Special Issue 4.1 (2023) - Refugee-background Students in the Context of Multilingual Policies and Practices
Aleksandra Ita Olszewska, University of Oslo, Norway
Maria Coady, University of Florida, USA
Tuba Yilmaz, Necmettin Erbakan University, Turkey
Description of the Aim and Scope:
As forced displacement of people continues to transform the global demographic landscape, there are important implications for educational policies and practices, shaped by the socio-political context. More than half of refugees consist of children (UNHCR, 2021). In this volume, we refer to this population of children who attend school as “refugee-background students” (RBSs) (Shapiro et al., 2018). RBSs comprise forcibly-displaced children and youth who participate in education in their transitional and host contexts. As RBSs bring cultural and linguistic diversity to their host schools, there is a great need to examine policies, teacher preparation programs, and accommodations to meet RBSs’ needs, and ways that educators affirm those students’ multilingual identities and language practices.

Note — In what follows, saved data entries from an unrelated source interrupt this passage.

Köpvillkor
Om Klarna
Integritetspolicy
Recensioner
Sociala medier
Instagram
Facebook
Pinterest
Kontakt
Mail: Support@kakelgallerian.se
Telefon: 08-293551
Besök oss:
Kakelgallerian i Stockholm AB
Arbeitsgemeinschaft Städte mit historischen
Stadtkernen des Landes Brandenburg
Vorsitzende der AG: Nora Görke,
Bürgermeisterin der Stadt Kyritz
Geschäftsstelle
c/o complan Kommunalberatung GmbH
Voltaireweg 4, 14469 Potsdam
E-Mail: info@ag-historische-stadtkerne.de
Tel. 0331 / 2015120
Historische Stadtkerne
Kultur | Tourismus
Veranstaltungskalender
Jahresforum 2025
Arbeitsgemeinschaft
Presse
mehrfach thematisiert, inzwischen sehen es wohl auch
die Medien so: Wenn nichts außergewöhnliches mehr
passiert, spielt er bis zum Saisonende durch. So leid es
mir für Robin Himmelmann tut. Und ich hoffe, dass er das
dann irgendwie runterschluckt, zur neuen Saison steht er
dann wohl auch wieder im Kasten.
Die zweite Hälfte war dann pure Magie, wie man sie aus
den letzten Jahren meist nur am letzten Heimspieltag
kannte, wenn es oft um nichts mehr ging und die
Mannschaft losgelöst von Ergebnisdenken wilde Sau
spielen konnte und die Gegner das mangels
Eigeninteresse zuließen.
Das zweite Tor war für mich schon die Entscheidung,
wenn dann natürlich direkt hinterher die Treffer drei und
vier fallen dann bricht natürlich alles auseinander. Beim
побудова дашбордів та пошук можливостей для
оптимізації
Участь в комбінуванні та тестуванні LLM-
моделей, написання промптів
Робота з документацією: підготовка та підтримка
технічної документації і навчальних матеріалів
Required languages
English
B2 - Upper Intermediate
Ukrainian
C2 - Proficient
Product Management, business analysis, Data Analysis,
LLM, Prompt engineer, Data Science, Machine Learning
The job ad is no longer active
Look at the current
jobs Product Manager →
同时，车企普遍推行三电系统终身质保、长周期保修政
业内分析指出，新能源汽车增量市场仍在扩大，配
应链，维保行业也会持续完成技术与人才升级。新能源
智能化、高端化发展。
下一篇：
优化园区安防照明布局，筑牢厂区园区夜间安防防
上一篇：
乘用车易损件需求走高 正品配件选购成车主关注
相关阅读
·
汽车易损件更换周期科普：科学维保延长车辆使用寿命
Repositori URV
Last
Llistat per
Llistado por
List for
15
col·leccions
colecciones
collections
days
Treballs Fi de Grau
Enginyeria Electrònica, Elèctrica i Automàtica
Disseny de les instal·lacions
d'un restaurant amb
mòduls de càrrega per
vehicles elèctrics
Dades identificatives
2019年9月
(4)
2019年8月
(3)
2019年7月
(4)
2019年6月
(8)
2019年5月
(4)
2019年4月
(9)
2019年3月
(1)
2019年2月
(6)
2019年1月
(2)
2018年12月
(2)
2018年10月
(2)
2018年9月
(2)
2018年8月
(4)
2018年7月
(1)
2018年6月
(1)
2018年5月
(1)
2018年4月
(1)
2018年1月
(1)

This special issue seeks to examine and interrogate multilingual policies and practices surrounding the education of RBSs across the world. This volume invites submissions that (a) address critical issues including the socio-political framing of RBSs in education; and (b) investigate multilingual policies and practices that may describe successes and/or challenges for RBSs and the practices of educators who work with them.
We particularly invite critically-framed papers (e.g., RefugeeCrit, linguicism) that document hostile environments for RBSs (Strekalova-Hughes et al., 2018) and ways they overcome those spaces. We also seek decolonizing, anti-racist, and creative approaches to scholarship (e.g., arts-based, participatory, humanizing, narrative) that ensure sensitivity to RBSs’ experienced trauma and backgrounds (Paris & Winn, 2014; Warriner & Bigelow, 2019).
This special issue aims to address the following questions:
- How do educators negotiate and influence policies (“bottom up”, “top down” or horizontal) for RBSs?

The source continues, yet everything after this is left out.